Comment 27 Marian Csontos 2018-07-23 12:34:17 UTC
To me this looks like different issue. In the first issue the return code was a mess. This looks just like an ordinary error.

Comment 28 Martin Kolman 2018-07-24 10:51:05 UTC
After looking at the results with vtrefny, it looks like the new LVM version was indeed correctly used. Also all the failures now consistently look like this:

15:08:30,560 INFO anaconda:blivet: executing action: [136] create format lvmpv on mdarray pv.01 (id 131)
15:08:30,571 INFO anaconda:anaconda: progress: Creating lvmpv on /dev/md/pv.01
15:08:30,623 DEBUG anaconda:blivet:                     MDRaidArrayDevice.setup: pv.01 ; orig: False ; status: True ; controllable: True ;
15:08:30,669 DEBUG anaconda:blivet:                     LVMPhysicalVolume.create: device: /dev/md/pv.01 ; type: lvmpv ; status: False ;
15:08:30,728 DEBUG anaconda:blivet:                       LVMPhysicalVolume._create: device: /dev/md/pv.01 ; type: lvmpv ; status: False ;
15:08:30,738 INFO anaconda:program: [26] Calling the 'com.redhat.lvmdbus1.Manager.PvCreate' method on the '/com/redhat/lvmdbus1/Manager' object with the following parameters: '('/dev/md/pv.01', 1, {'--config': <' devices { preferred_names=["^/dev/mapper/", "^/dev/md/", "^/dev/sd"] } log {level=7 file=/tmp/lvm.log syslog=0}'>})'
15:08:30,751 INFO dbus-daemon:[system] Activating via systemd: service name='com.redhat.lvmdbus1' unit='lvm2-lvmdbusd.service' requested by ':1.8' (uid=0 pid=2971 comm="/usr/bin/python3 /sbin/anaconda " label="system_u:system_r:initrc_t:s0")
15:08:30,900 INFO systemd:Starting LVM2 D-Bus service...
15:08:34,021 INFO dbus-daemon:[system] Successfully activated service 'com.redhat.lvmdbus1'
15:08:34,031 NOTICE audit:SERVICE_START pid=1 uid=0 auid=4294967295 ses=4294967295 subj=system_u:system_r:init_t:s0 msg='unit=lvm2-lvmdbusd comm="systemd" exe="/usr/lib/systemd/systemd" hostname=? addr=? terminal=? res=success'
15:08:34,032 INFO systemd:Started LVM2 D-Bus service.
15:08:35,760 INFO anaconda:program: [26] Done.
15:08:35,766 INFO anaconda:program: [26] Got error: Failed to call the 'PvCreate' method on the '/com/redhat/lvmdbus1/Manager' object: Timeout was reached


Basically:
- PV creation has been requested
- the operation times out after 5 seconds

This looks like a bug as according to vtrefny the LVM DBUS API should either finish in <1 second or return a job object if the operation takes >1 seconds.

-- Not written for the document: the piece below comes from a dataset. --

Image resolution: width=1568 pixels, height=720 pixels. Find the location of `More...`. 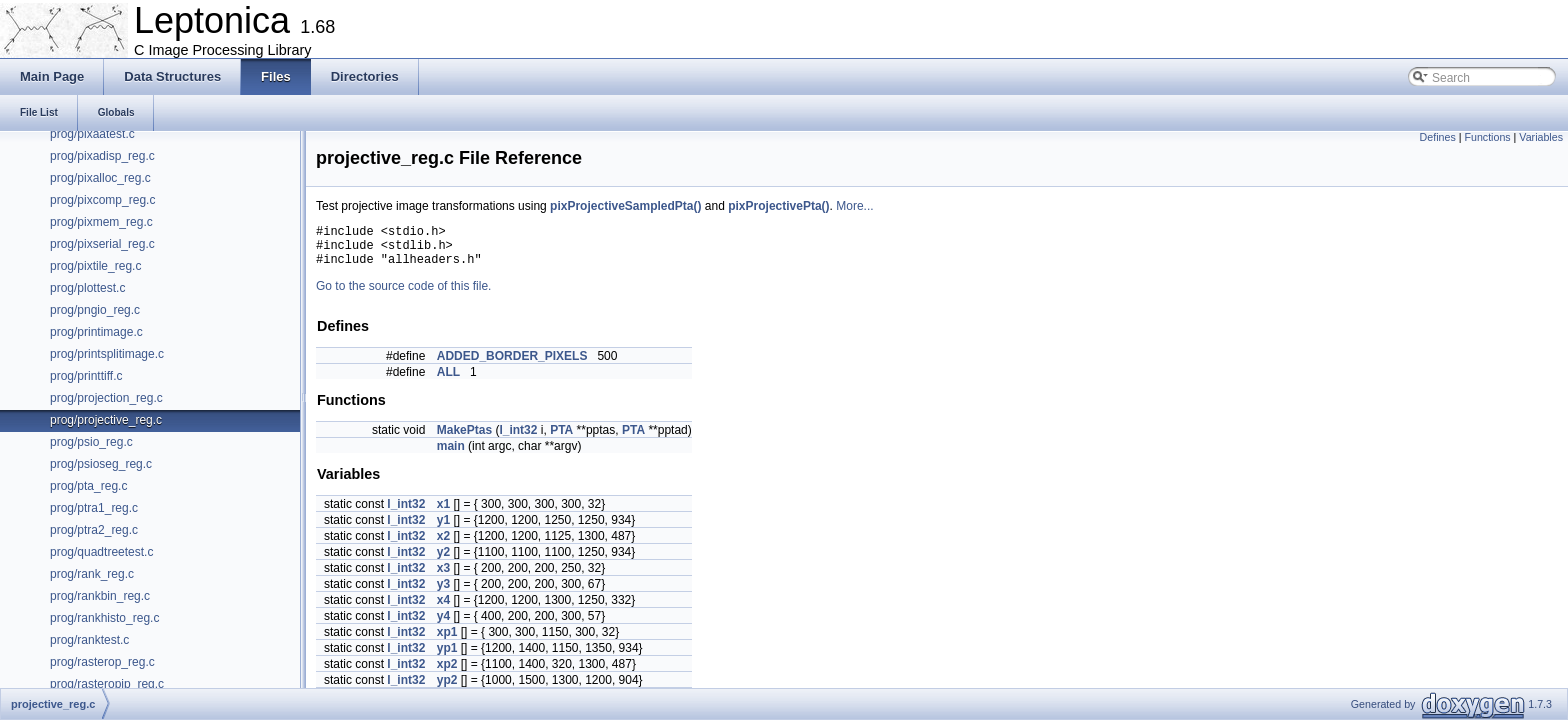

Comment 29 mulhern 2018-07-24 13:20:27 UTC
Maybe:
  1. dbus call is made and blivet/libblockdev D-Bus timeout clock starts ticking
  2. plenty of time passes while lvm D-Bus service gets started (approx 4 seconds)
  2.5 There occurs a brief hiatus while LVM D-Bus service is getting its act together and before it actually receives the message
  3. LVM D-Bus service gets a D-Bus message. Its 1 second clock starts ticking, but before that limit can be reached
  4. blivet/libblockdev reaches its five second timeout
?

Comment 30 Vojtech Trefny 2018-07-25 08:18:15 UTC
I didn't notice it takes 4 seconds to start the lvmdbusd service (and we have a different bug for Fedora and it takes 8 seconds there). So this is definitely a different issue and we can close this one. I'll create a separate issue with this for libblockdev.

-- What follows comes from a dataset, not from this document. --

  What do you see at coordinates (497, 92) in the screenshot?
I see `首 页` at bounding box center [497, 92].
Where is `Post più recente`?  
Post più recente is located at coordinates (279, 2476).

Comment 31 Marian Csontos 2018-07-25 08:30:09 UTC
I was going to write the same. Check the load/free memory on the test system.

I checked the code (not that I fully understand all the magic), and this really should not happen, but!

Call, once in lvmdbusd, should really return result or job in 1 second, but! There is no guarantee the message will be delivered immediately, especially when either system or D-Bus is under high load.

Is not the system somewhat unstable or overloaded? (swapping?) It takes over 3 seconds to start lvmdbusd, so it may be possible the lvmdbusd just does not get enough time to process anything.